> Description of the task:
Only the pictures are to be omitted; everything else in the listing must be reproduced exactly.

########################################

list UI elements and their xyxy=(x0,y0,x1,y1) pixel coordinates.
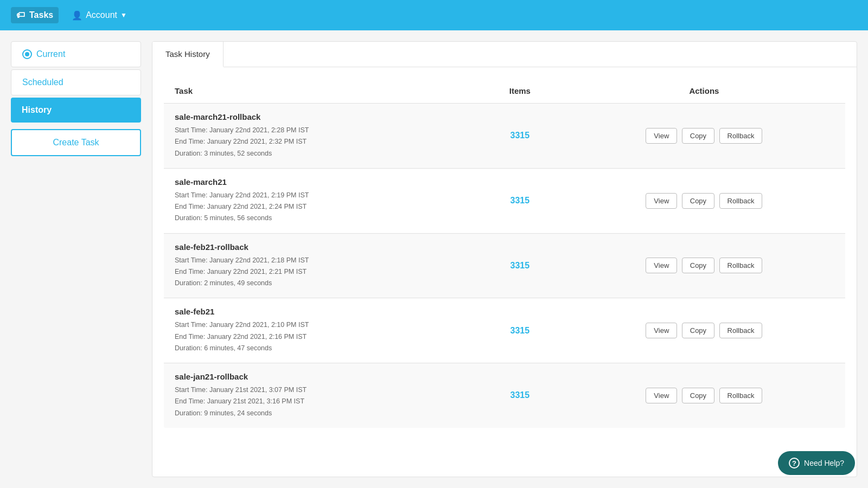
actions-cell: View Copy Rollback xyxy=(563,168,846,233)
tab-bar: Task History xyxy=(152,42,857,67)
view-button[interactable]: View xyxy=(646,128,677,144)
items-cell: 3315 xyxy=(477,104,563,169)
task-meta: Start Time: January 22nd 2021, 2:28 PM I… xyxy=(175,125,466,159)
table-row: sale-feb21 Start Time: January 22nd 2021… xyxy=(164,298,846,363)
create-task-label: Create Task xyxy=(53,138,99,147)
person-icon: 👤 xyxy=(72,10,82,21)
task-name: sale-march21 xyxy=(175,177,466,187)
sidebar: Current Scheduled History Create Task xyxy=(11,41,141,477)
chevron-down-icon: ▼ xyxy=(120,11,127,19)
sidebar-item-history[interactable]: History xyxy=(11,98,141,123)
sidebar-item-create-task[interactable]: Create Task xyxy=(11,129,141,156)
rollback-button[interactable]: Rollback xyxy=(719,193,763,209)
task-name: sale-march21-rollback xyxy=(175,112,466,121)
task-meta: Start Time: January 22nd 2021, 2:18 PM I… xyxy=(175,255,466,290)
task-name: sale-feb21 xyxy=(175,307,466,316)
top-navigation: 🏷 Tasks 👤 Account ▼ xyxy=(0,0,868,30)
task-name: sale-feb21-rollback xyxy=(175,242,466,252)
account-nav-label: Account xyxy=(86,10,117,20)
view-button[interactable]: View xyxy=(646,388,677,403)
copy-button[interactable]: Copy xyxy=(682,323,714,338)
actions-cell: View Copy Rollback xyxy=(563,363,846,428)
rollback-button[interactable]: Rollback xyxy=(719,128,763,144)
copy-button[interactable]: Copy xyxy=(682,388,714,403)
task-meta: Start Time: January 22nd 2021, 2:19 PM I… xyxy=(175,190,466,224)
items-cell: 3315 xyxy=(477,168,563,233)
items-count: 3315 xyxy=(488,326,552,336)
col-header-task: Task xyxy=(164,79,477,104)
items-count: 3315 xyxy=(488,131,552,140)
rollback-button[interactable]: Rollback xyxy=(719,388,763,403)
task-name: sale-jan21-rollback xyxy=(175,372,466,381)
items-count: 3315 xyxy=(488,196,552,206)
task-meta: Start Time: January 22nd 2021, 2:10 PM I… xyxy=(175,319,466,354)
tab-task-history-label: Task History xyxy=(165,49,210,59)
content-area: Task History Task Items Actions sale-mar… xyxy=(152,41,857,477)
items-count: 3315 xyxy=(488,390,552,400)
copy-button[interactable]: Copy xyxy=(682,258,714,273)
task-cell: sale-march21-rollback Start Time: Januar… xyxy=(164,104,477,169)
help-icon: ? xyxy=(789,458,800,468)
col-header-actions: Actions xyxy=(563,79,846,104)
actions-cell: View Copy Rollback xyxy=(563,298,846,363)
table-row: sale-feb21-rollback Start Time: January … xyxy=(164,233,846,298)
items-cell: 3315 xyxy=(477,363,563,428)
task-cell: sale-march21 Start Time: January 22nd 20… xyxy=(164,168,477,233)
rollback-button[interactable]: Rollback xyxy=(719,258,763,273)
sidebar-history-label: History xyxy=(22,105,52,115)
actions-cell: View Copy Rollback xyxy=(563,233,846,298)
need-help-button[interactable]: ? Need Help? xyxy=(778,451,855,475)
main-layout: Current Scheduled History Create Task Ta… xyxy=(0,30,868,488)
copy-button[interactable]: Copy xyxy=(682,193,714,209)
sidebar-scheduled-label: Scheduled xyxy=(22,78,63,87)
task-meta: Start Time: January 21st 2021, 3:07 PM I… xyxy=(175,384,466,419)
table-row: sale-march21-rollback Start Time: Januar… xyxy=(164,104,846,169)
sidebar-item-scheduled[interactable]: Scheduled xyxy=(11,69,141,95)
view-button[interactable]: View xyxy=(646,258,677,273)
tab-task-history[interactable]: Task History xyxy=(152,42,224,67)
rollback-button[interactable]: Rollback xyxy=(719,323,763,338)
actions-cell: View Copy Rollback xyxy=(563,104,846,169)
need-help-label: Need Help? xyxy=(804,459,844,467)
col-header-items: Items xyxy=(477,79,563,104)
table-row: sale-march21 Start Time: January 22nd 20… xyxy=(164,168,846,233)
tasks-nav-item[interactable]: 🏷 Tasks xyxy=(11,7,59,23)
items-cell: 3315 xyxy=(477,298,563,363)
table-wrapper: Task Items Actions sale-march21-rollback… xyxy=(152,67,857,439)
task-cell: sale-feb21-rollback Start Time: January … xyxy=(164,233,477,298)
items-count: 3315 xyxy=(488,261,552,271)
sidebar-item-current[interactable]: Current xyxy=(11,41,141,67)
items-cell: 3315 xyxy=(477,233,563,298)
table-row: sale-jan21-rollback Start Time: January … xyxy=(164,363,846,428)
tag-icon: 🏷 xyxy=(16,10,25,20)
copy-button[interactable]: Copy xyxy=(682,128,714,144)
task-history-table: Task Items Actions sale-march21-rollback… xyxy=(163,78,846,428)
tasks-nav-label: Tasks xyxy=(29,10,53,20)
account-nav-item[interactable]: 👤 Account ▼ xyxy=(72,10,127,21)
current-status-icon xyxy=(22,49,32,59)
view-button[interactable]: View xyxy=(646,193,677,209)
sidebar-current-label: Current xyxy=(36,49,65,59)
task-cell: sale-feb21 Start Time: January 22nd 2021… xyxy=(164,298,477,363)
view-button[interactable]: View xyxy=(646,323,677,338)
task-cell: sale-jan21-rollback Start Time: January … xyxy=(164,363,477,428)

########################################

> Your response:
list UI elements and their xyxy=(x0,y0,x1,y1) pixel coordinates.
actions-cell: View Copy Rollback xyxy=(563,168,846,233)
tab-bar: Task History xyxy=(152,42,857,67)
view-button[interactable]: View xyxy=(646,128,677,144)
items-cell: 3315 xyxy=(477,104,563,169)
task-meta: Start Time: January 22nd 2021, 2:28 PM I… xyxy=(175,125,466,159)
table-row: sale-feb21 Start Time: January 22nd 2021… xyxy=(164,298,846,363)
create-task-label: Create Task xyxy=(53,138,99,147)
person-icon: 👤 xyxy=(72,10,82,21)
task-name: sale-march21 xyxy=(175,177,466,187)
sidebar: Current Scheduled History Create Task xyxy=(11,41,141,477)
chevron-down-icon: ▼ xyxy=(120,11,127,19)
sidebar-item-history[interactable]: History xyxy=(11,98,141,123)
sidebar-item-create-task[interactable]: Create Task xyxy=(11,129,141,156)
rollback-button[interactable]: Rollback xyxy=(719,193,763,209)
task-name: sale-march21-rollback xyxy=(175,112,466,121)
task-meta: Start Time: January 22nd 2021, 2:18 PM I… xyxy=(175,255,466,290)
task-name: sale-feb21 xyxy=(175,307,466,316)
top-navigation: 🏷 Tasks 👤 Account ▼ xyxy=(0,0,868,30)
task-name: sale-feb21-rollback xyxy=(175,242,466,252)
account-nav-label: Account xyxy=(86,10,117,20)
view-button[interactable]: View xyxy=(646,388,677,403)
copy-button[interactable]: Copy xyxy=(682,323,714,338)
actions-cell: View Copy Rollback xyxy=(563,363,846,428)
rollback-button[interactable]: Rollback xyxy=(719,128,763,144)
copy-button[interactable]: Copy xyxy=(682,388,714,403)
task-meta: Start Time: January 22nd 2021, 2:19 PM I… xyxy=(175,190,466,224)
items-cell: 3315 xyxy=(477,168,563,233)
items-count: 3315 xyxy=(488,326,552,336)
col-header-task: Task xyxy=(164,79,477,104)
items-count: 3315 xyxy=(488,131,552,140)
rollback-button[interactable]: Rollback xyxy=(719,388,763,403)
task-name: sale-jan21-rollback xyxy=(175,372,466,381)
items-count: 3315 xyxy=(488,196,552,206)
task-meta: Start Time: January 22nd 2021, 2:10 PM I… xyxy=(175,319,466,354)
tab-task-history-label: Task History xyxy=(165,49,210,59)
content-area: Task History Task Items Actions sale-mar… xyxy=(152,41,857,477)
items-count: 3315 xyxy=(488,390,552,400)
copy-button[interactable]: Copy xyxy=(682,258,714,273)
task-cell: sale-march21-rollback Start Time: Januar… xyxy=(164,104,477,169)
help-icon: ? xyxy=(789,458,800,468)
col-header-actions: Actions xyxy=(563,79,846,104)
actions-cell: View Copy Rollback xyxy=(563,298,846,363)
table-row: sale-feb21-rollback Start Time: January … xyxy=(164,233,846,298)
items-cell: 3315 xyxy=(477,363,563,428)
task-cell: sale-march21 Start Time: January 22nd 20… xyxy=(164,168,477,233)
rollback-button[interactable]: Rollback xyxy=(719,258,763,273)
sidebar-history-label: History xyxy=(22,105,52,115)
actions-cell: View Copy Rollback xyxy=(563,233,846,298)
need-help-button[interactable]: ? Need Help? xyxy=(778,451,855,475)
main-layout: Current Scheduled History Create Task Ta… xyxy=(0,30,868,488)
copy-button[interactable]: Copy xyxy=(682,193,714,209)
sidebar-scheduled-label: Scheduled xyxy=(22,78,63,87)
task-meta: Start Time: January 21st 2021, 3:07 PM I… xyxy=(175,384,466,419)
table-row: sale-march21-rollback Start Time: Januar… xyxy=(164,104,846,169)
sidebar-item-scheduled[interactable]: Scheduled xyxy=(11,69,141,95)
view-button[interactable]: View xyxy=(646,258,677,273)
tab-task-history[interactable]: Task History xyxy=(152,42,224,67)
rollback-button[interactable]: Rollback xyxy=(719,323,763,338)
actions-cell: View Copy Rollback xyxy=(563,104,846,169)
need-help-label: Need Help? xyxy=(804,459,844,467)
col-header-items: Items xyxy=(477,79,563,104)
table-row: sale-march21 Start Time: January 22nd 20… xyxy=(164,168,846,233)
tasks-nav-item[interactable]: 🏷 Tasks xyxy=(11,7,59,23)
items-cell: 3315 xyxy=(477,298,563,363)
table-wrapper: Task Items Actions sale-march21-rollback… xyxy=(152,67,857,439)
task-cell: sale-feb21-rollback Start Time: January … xyxy=(164,233,477,298)
items-count: 3315 xyxy=(488,261,552,271)
sidebar-item-current[interactable]: Current xyxy=(11,41,141,67)
items-cell: 3315 xyxy=(477,233,563,298)
table-row: sale-jan21-rollback Start Time: January … xyxy=(164,363,846,428)
tag-icon: 🏷 xyxy=(16,10,25,20)
copy-button[interactable]: Copy xyxy=(682,128,714,144)
task-history-table: Task Items Actions sale-march21-rollback… xyxy=(163,78,846,428)
tasks-nav-label: Tasks xyxy=(29,10,53,20)
account-nav-item[interactable]: 👤 Account ▼ xyxy=(72,10,127,21)
current-status-icon xyxy=(22,49,32,59)
view-button[interactable]: View xyxy=(646,193,677,209)
sidebar-current-label: Current xyxy=(36,49,65,59)
task-cell: sale-feb21 Start Time: January 22nd 2021… xyxy=(164,298,477,363)
view-button[interactable]: View xyxy=(646,323,677,338)
task-cell: sale-jan21-rollback Start Time: January … xyxy=(164,363,477,428)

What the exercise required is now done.